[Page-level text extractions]
BEGIN

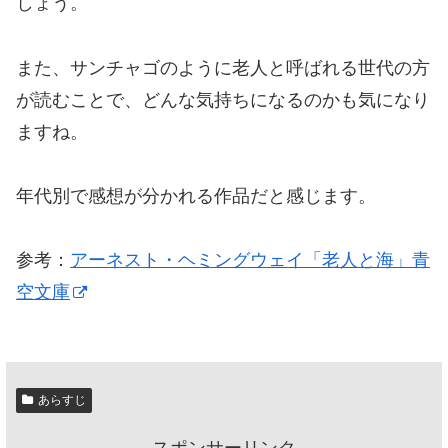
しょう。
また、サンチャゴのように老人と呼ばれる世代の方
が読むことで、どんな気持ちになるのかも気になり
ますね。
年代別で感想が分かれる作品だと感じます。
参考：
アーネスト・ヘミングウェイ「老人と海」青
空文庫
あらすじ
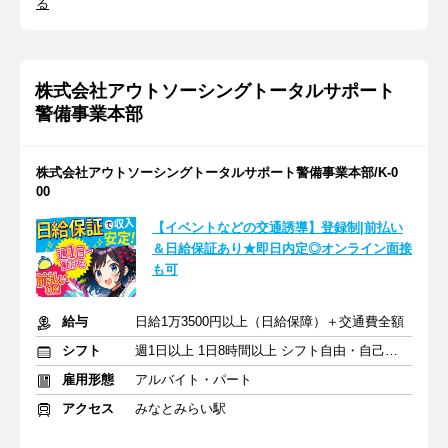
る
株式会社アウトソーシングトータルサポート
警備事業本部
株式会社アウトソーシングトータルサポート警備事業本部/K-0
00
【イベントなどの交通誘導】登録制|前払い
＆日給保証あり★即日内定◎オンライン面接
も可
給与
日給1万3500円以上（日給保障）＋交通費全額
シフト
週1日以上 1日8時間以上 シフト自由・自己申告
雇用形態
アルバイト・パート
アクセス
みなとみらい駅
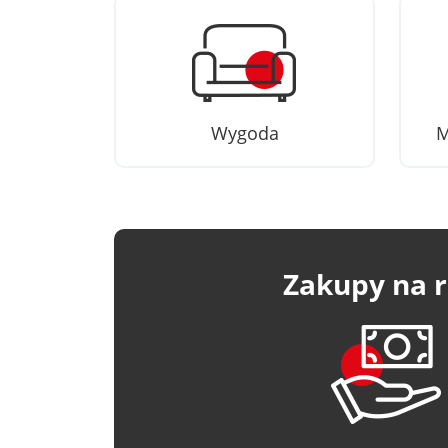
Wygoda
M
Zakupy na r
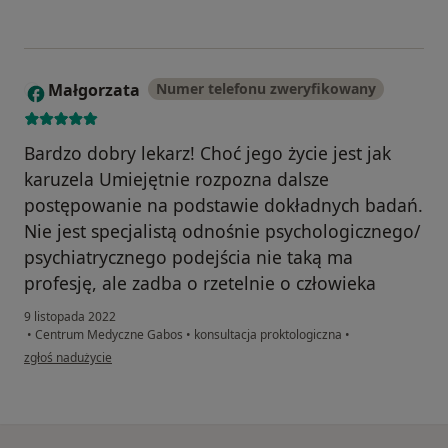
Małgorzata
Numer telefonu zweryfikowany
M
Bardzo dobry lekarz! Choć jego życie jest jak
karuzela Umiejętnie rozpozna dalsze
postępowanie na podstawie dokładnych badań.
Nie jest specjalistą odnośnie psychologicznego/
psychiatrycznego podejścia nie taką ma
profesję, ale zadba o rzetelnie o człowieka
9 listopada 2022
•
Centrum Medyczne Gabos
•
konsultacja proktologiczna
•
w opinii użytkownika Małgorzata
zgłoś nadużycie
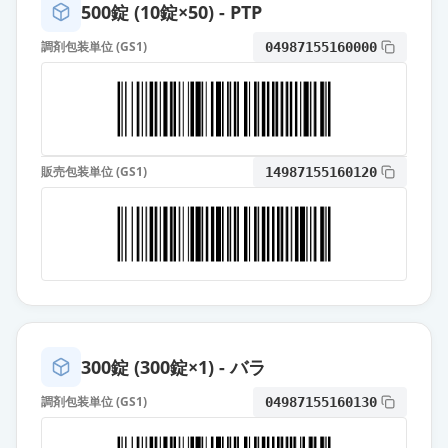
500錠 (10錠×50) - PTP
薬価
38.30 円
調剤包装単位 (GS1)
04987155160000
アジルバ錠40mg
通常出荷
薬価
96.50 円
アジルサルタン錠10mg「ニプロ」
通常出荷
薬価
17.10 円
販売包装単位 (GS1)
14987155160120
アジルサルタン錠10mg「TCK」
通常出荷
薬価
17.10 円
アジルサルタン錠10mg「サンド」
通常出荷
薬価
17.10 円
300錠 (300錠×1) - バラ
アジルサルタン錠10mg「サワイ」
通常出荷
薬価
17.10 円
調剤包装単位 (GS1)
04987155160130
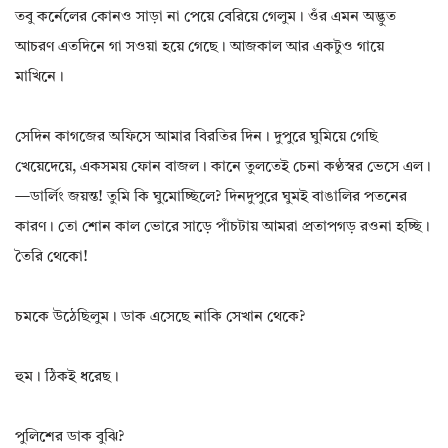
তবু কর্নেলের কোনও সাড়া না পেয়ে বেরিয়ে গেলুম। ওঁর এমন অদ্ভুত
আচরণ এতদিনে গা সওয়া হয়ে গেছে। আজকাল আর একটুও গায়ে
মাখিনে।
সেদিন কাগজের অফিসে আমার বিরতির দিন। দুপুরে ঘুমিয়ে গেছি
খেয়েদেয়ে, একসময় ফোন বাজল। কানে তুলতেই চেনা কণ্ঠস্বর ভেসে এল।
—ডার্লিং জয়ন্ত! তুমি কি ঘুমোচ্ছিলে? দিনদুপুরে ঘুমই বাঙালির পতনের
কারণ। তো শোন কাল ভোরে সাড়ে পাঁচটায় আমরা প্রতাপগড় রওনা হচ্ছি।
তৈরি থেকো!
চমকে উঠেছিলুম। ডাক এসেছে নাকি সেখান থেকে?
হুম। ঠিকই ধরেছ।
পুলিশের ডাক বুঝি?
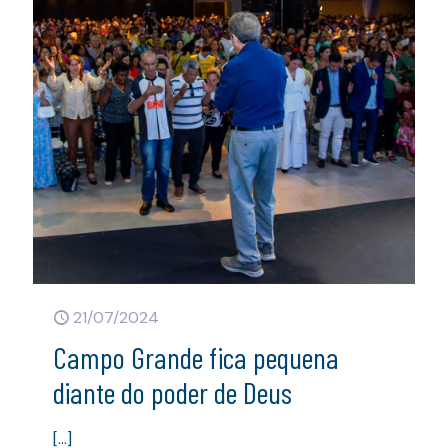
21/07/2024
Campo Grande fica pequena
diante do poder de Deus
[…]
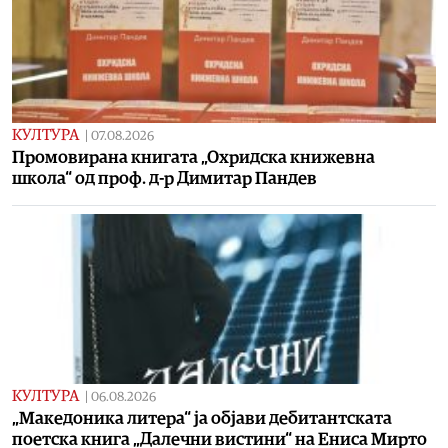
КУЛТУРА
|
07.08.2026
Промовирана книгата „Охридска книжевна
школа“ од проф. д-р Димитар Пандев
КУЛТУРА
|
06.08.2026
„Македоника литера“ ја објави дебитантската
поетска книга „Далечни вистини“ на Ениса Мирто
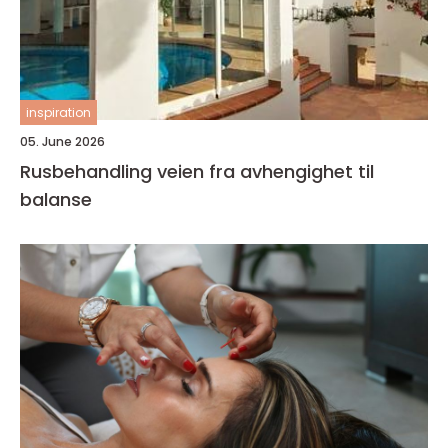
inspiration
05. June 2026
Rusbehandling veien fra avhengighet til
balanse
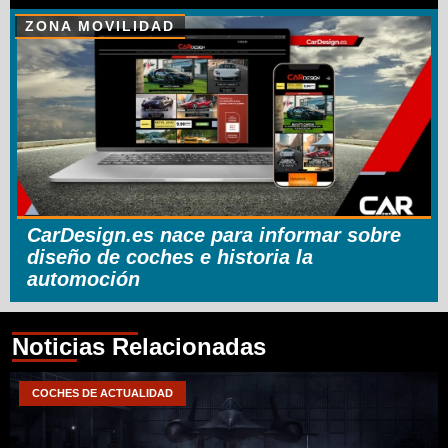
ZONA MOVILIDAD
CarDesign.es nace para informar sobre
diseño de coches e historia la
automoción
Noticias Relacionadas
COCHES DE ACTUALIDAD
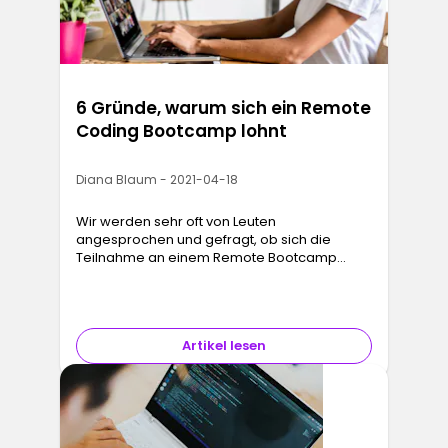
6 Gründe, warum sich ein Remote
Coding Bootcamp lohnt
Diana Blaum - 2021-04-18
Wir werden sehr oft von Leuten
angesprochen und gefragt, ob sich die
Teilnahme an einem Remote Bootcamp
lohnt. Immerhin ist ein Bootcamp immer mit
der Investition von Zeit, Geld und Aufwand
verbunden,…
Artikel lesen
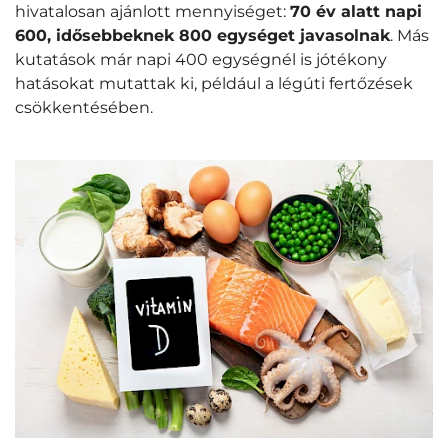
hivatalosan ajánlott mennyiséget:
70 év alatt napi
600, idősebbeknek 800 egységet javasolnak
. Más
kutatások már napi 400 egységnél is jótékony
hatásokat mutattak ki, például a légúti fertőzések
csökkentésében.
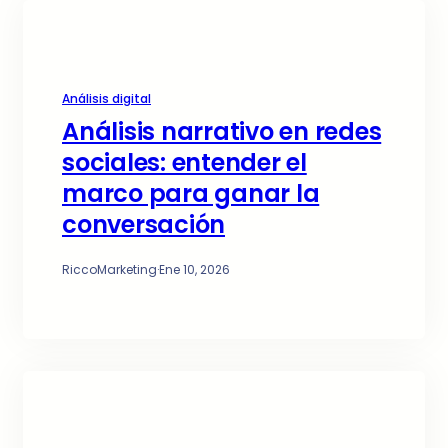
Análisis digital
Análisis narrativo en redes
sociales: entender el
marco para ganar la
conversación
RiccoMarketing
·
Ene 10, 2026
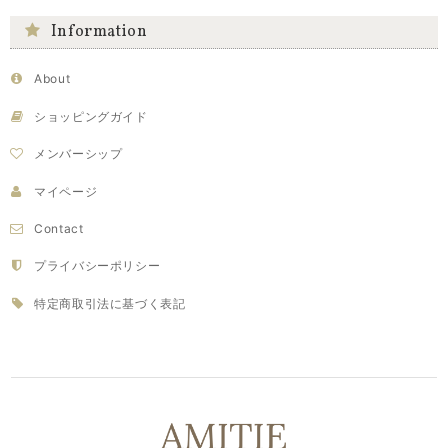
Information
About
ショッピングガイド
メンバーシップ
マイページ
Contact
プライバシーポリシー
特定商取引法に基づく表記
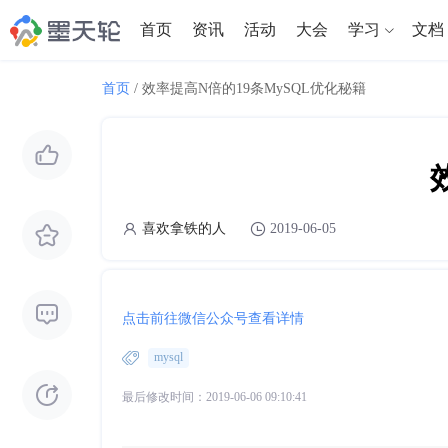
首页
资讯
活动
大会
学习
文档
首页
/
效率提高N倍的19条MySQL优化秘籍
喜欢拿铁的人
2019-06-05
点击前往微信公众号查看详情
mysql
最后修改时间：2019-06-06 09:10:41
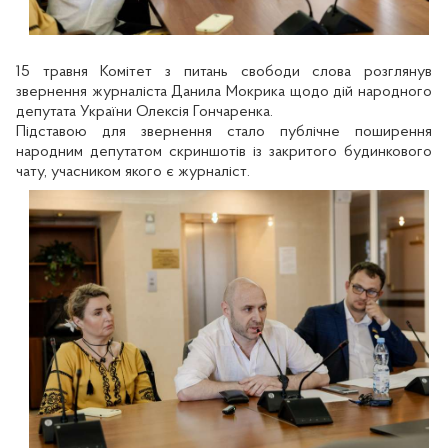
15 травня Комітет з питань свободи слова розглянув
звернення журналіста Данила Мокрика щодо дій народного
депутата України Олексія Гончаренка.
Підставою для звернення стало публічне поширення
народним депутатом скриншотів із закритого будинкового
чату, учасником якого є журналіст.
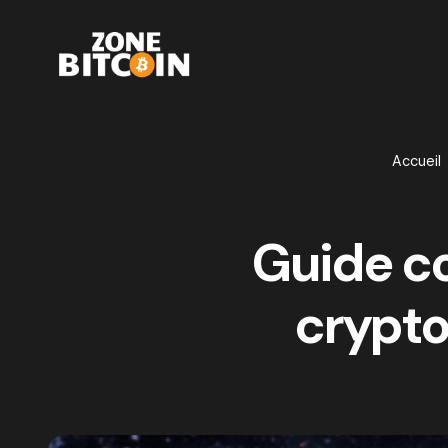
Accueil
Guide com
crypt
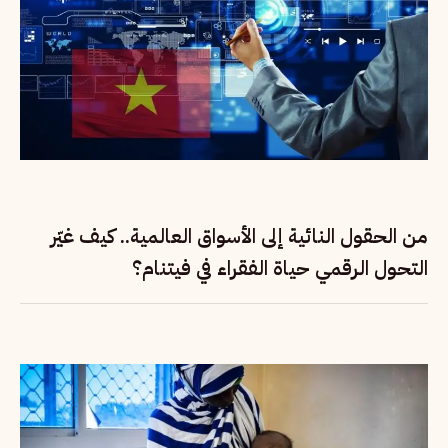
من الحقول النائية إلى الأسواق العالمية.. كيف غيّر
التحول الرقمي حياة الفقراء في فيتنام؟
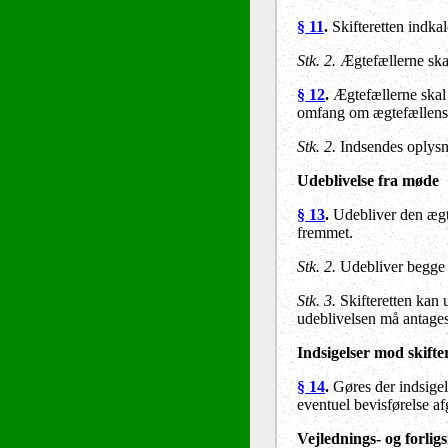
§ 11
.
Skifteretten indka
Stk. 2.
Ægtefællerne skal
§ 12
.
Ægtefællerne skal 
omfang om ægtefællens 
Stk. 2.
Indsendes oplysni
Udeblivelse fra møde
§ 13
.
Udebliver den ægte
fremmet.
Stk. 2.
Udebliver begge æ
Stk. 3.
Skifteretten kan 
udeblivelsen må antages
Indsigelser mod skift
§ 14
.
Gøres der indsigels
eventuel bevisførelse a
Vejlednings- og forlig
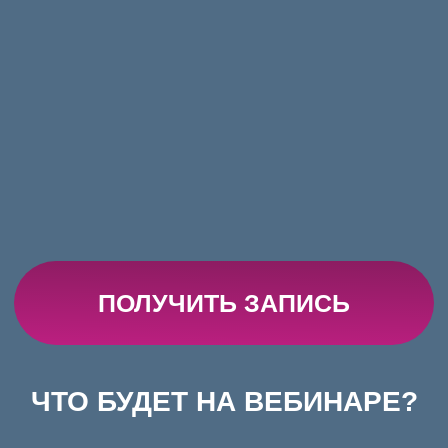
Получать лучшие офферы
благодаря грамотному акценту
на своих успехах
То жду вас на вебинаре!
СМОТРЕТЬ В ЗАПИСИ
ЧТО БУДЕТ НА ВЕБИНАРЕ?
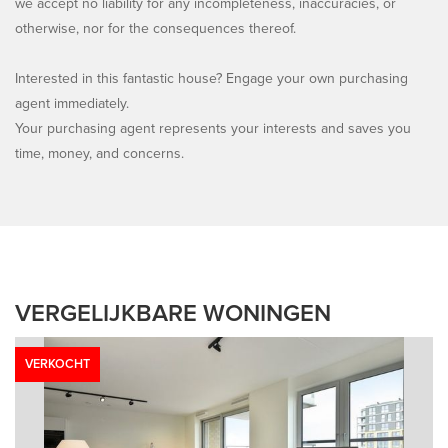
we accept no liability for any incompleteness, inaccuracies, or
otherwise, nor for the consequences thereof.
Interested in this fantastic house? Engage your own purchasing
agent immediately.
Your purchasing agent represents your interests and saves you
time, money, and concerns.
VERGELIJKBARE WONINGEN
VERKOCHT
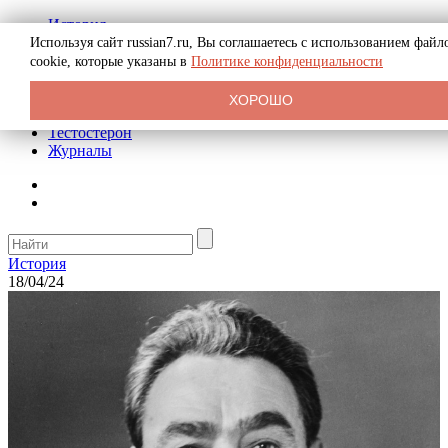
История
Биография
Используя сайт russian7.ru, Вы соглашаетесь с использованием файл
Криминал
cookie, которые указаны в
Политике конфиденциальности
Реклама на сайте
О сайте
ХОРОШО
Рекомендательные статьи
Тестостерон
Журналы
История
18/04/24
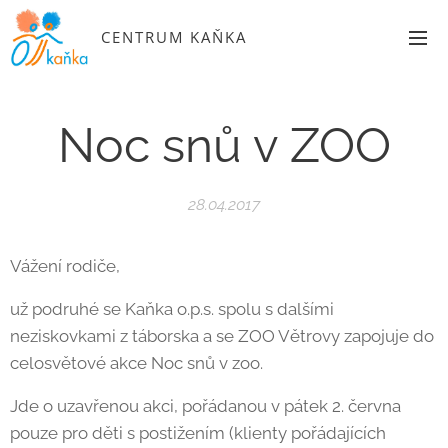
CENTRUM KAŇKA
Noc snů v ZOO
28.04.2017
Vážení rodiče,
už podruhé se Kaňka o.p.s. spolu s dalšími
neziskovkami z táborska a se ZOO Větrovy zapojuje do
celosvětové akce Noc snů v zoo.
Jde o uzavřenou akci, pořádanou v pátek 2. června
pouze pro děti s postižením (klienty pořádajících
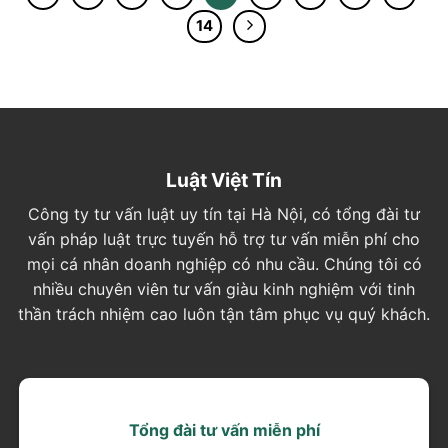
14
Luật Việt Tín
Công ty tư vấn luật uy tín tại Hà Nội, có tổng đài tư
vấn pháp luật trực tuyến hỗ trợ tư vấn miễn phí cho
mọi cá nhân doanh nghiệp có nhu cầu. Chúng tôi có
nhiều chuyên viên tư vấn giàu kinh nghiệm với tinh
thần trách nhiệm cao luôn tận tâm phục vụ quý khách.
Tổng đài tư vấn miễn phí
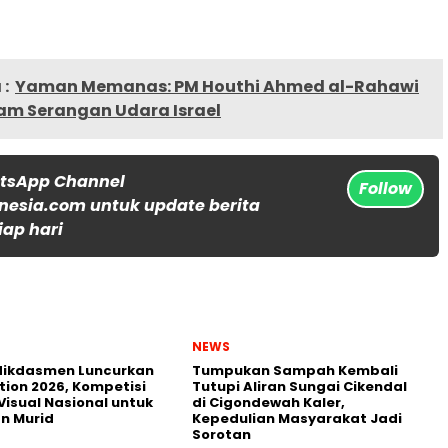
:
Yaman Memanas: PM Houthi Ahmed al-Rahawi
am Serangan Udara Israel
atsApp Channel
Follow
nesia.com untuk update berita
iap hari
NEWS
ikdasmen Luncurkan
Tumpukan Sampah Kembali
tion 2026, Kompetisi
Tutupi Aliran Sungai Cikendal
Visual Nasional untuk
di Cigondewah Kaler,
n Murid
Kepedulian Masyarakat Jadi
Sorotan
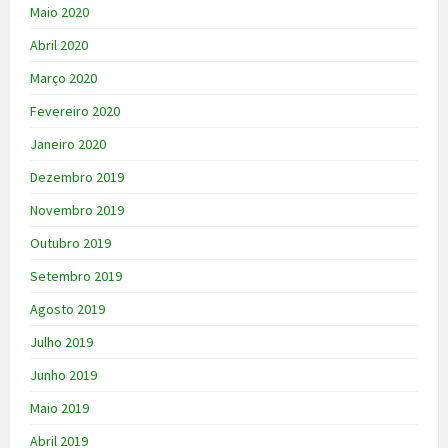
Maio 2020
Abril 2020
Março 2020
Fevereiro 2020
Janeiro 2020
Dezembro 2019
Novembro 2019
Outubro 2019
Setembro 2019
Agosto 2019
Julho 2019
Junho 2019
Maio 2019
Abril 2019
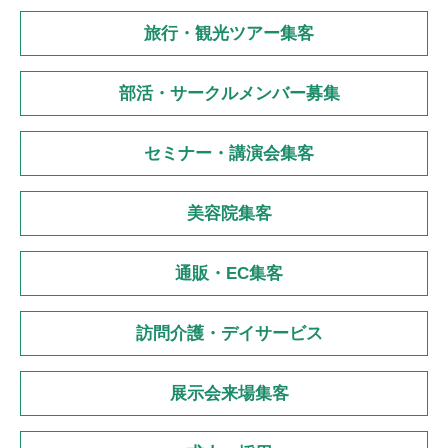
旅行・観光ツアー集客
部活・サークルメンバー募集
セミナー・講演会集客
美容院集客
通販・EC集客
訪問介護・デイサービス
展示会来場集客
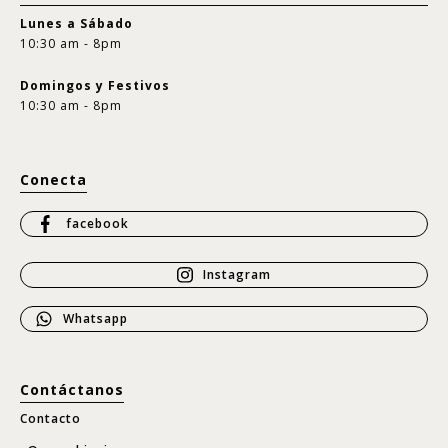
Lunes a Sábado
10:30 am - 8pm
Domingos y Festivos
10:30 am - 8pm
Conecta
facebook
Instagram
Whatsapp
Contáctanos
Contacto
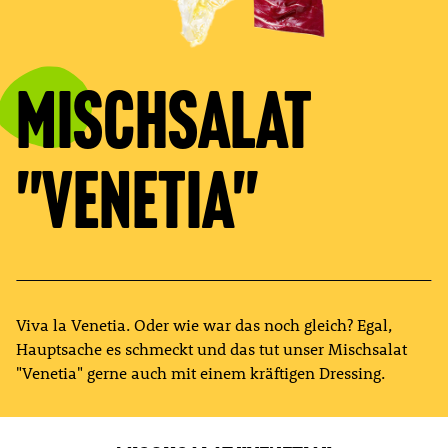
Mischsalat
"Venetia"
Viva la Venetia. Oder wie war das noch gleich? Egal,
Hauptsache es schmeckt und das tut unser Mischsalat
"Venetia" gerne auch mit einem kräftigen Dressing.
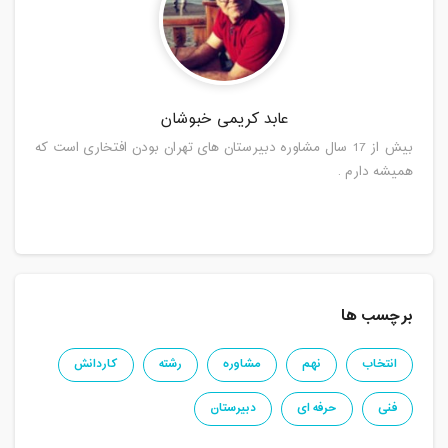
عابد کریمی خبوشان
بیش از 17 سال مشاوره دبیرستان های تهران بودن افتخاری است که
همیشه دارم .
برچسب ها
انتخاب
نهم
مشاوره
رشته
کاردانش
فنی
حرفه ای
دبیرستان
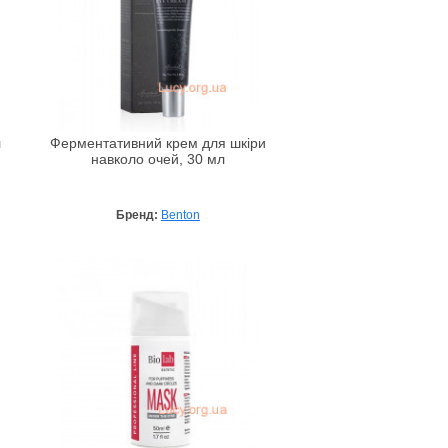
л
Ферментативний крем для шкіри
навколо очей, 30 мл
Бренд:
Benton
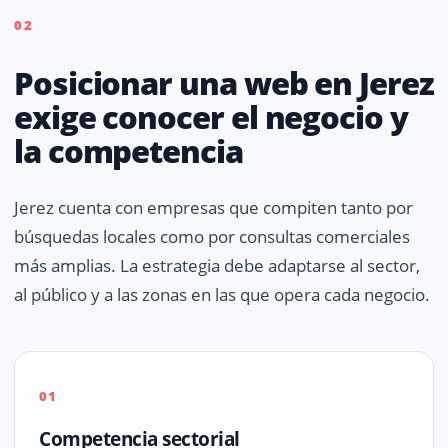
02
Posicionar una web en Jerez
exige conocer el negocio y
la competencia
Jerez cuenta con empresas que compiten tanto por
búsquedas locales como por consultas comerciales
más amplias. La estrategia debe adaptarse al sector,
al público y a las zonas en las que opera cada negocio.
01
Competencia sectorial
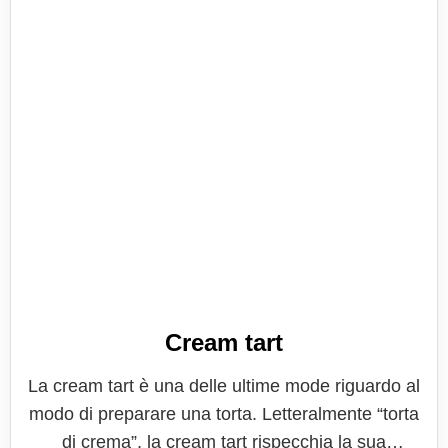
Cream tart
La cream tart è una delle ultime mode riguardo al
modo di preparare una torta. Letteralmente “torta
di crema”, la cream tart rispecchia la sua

END

*Aim of the exercise*.
A single number is the answer here: how many lines above carry the string "Remote"?

*Result*.
2